The ‘Joy of the Gospel’ has always, since the time of the Apostles to this day, been about the truth of humanity, of human rights, equality and justice he said. “What do we lead with? Not doctrine, not moral teaching, that’s all part of the larger message. But we lead with what we stand for, human dignity, life, love.”
The degree to which Francis startles is the degree to which these truths have been watered down or muted or lost. How that happened is part of the depth and breadth of this Apostolic Exhortation. What to do about it is its urgency, to encounter a world troubled and hurting and lost on the peripheries.
Which gets back to the fact that Francis is startling at all, when he’s only reiterating the message of the Gospel and the social teaching that follows. The New York Post editors get it, as they show in this editorial.
Context is important. At the heart of the pope’s concern is that in too many places today, the dignity of the human being is under siege. He scores the “feverish pursuit of frivolous pleasures” for blunting our consciences. And he worries that money has become a new god.

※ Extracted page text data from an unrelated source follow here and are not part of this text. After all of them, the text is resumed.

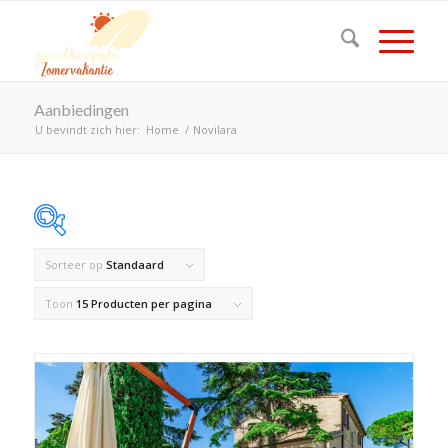
Aanbiedingen
U bevindt zich hier:
Home
/
Novilara
Sorteer op
Standaard
Op voorraad
Toon
15 Producten per pagina
Product Land
Product Maximaal aantal personen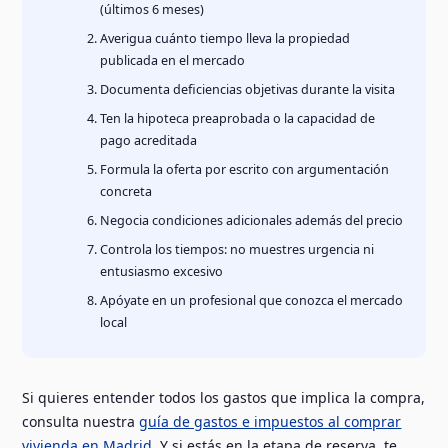
(últimos 6 meses)
Averigua cuánto tiempo lleva la propiedad
publicada en el mercado
Documenta deficiencias objetivas durante la visita
Ten la hipoteca preaprobada o la capacidad de
pago acreditada
Formula la oferta por escrito con argumentación
concreta
Negocia condiciones adicionales además del precio
Controla los tiempos: no muestres urgencia ni
entusiasmo excesivo
Apóyate en un profesional que conozca el mercado
local
Si quieres entender todos los gastos que implica la compra,
consulta nuestra
guía de gastos e impuestos al comprar
vivienda en Madrid
. Y si estás en la etapa de reserva, te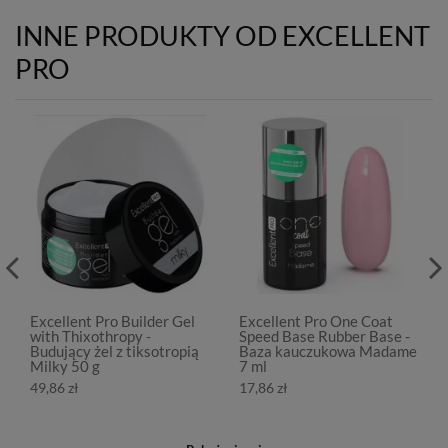
INNE PRODUKTY OD EXCELLENT
PRO
Excellent Pro Builder Gel
Excellent Pro One Coat
with Thixothropy -
Speed Base Rubber Base -
Budujący żel z tiksotropią
Baza kauczukowa Madame
Milky 50 g
7 ml
49,86 zł
17,86 zł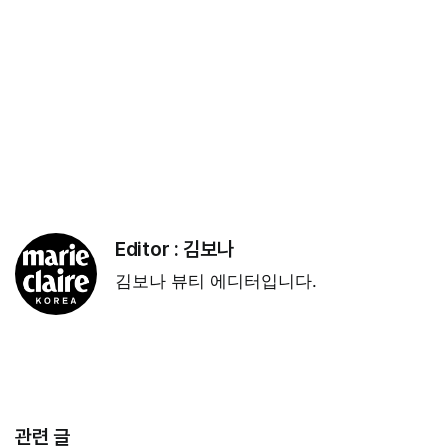
Editor :
김보나
김보나 뷰티 에디터입니다.
관련 글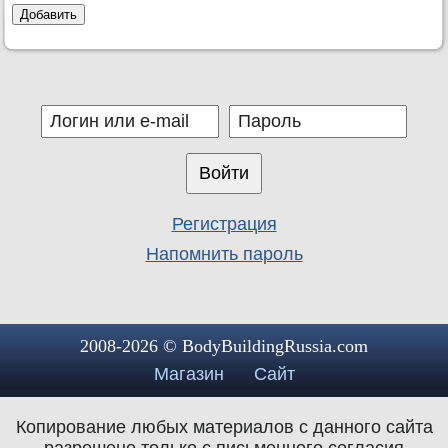
Регистрация
Напомнить пароль
2008-2026 © BodyBuildingRussia.com
Магазин
Сайт
Копирование любых материалов с данного сайта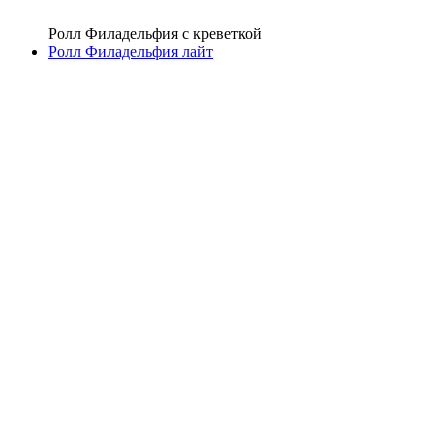
Ролл Филадельфия с креветкой
Ролл Филадельфия лайт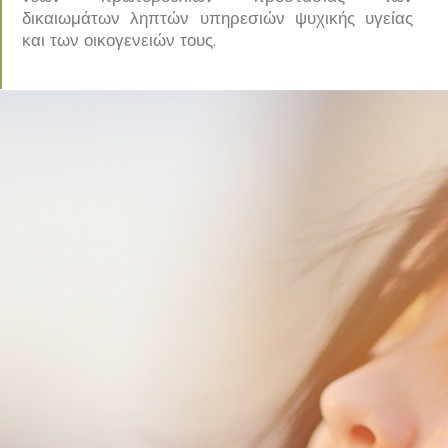
δικαιωμάτων ληπτών υπηρεσιών ψυχικής υγείας
και των οικογενειών τους.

Like the pope, we see many inequities around the world robbing people of their dignity and preventing them from sharing in the fruits of global prosperity. It is also true that in some places this includes dehumanizing practices that reduce men and women to cogs. We would only point out that in the parts of the earth where people are suffering most from these trends, it is not so much the free market as a rigged market that is to blame.
Many headlines sum up the pope’s letter as a critique of “unfettered” capitalism, and it’s certainly true that Pope Francis believes our financial world needs re-ordering. In reality, of course, unfettered capitalism doesn’t exist. But the places where it comes closest — say, Hong Kong — provide much more real opportunity and dignity for the poor than places where markets are greatly limited.
In truth, the pope’s real enemy is crony capitalism, which he has had long experience with because it dominates his native Latin America. This is a capitalism that insulates the rich and powerful from competition at home and abroad. Under crony capitalism, the poor pay more because they are denied access to better-priced goods and services from abroad; and they have fewer opportunities to use their talents and enterprise to better their conditions. And it is highly corrupting.
We fully share the pope’s concern about an “economy of exclusion and inequality.”
It’s one that is now growing in the U.S., surprising as that may be to many people. So now that the consciousness of big media has been roused by this pope’s call to urgent action, hopefully they’ll stay on message and follow where it leads.